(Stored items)

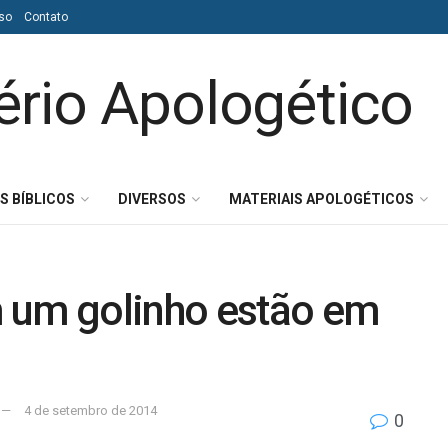
so
Contato
S BÍBLICOS
DIVERSOS
MATERIAIS APOLOGÉTICOS
 um golinho estão em
4 de setembro de 2014
0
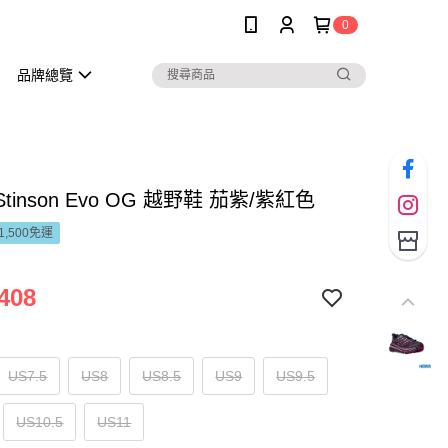
0
品牌總覽
Stinson Evo OG 越野鞋 茄紫/紫紅色
1,500免運
408
US7.5
US8
US8.5
US9
US9.5
US10.5
US11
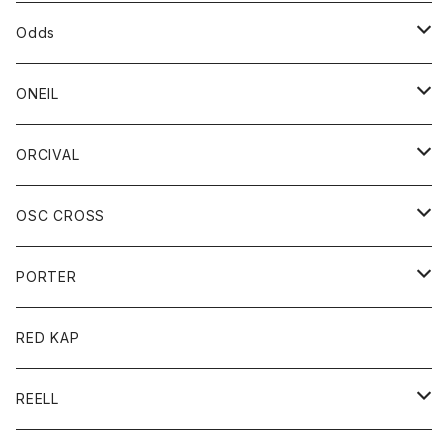
パーカー
パーカー
バック
ベルト
シャツ
ストール/マフラー
スエット
ショートパンツ
シャツ
レディース
ボトム
ボトム
Odds
ベスト
帽子
Tシャツ
帽子
フーディ
パンツ
シャツジャケット
シャツ
ショートパンツ
ショートパンツ
レディース
帽子
ONEIL
トレーナー
セーター
Tシャツ
ジーンズ
パンツ
ボトム
スカート
ORCIVAL
ベスト
Tシャツ
ボトム
パンツ
アウター
OSC CROSS
トレーナー
コート
アクセサリー
ダウンジャケット
PORTER
ベスト
ジャケット
バッグ
キッズ
カードホルダー
RED KAP
ロングスリーブＴシャツ
ダウンベスト
Tシャツ
グッズ
キーホルダー
REELL
パーカー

§ EXERCISE INSTRUCTIONS: Transcribe every record above exactly, leaving out the pictures.

§ WRITTEN RESPONSE:
so
Contato
S BÍBLICOS
DIVERSOS
MATERIAIS APOLOGÉTICOS
 um golinho estão em
4 de setembro de 2014
0
0
品牌總覽
Stinson Evo OG 越野鞋 茄紫/紫紅色
1,500免運
408
US7.5
US8
US8.5
US9
US9.5
US10.5
US11
パーカー
パーカー
バック
ベルト
シャツ
ストール/マフラー
スエット
ショートパンツ
シャツ
レディース
ボトム
ボトム
Odds
ベスト
帽子
Tシャツ
帽子
フーディ
パンツ
シャツジャケット
シャツ
ショートパンツ
ショートパンツ
レディース
帽子
ONEIL
トレーナー
セーター
Tシャツ
ジーンズ
パンツ
ボトム
スカート
ORCIVAL
ベスト
Tシャツ
ボトム
パンツ
アウター
OSC CROSS
トレーナー
コート
アクセサリー
ダウンジャケット
PORTER
ベスト
ジャケット
バッグ
キッズ
カードホルダー
RED KAP
ロングスリーブＴシャツ
ダウンベスト
Tシャツ
グッズ
キーホルダー
REELL
パーカー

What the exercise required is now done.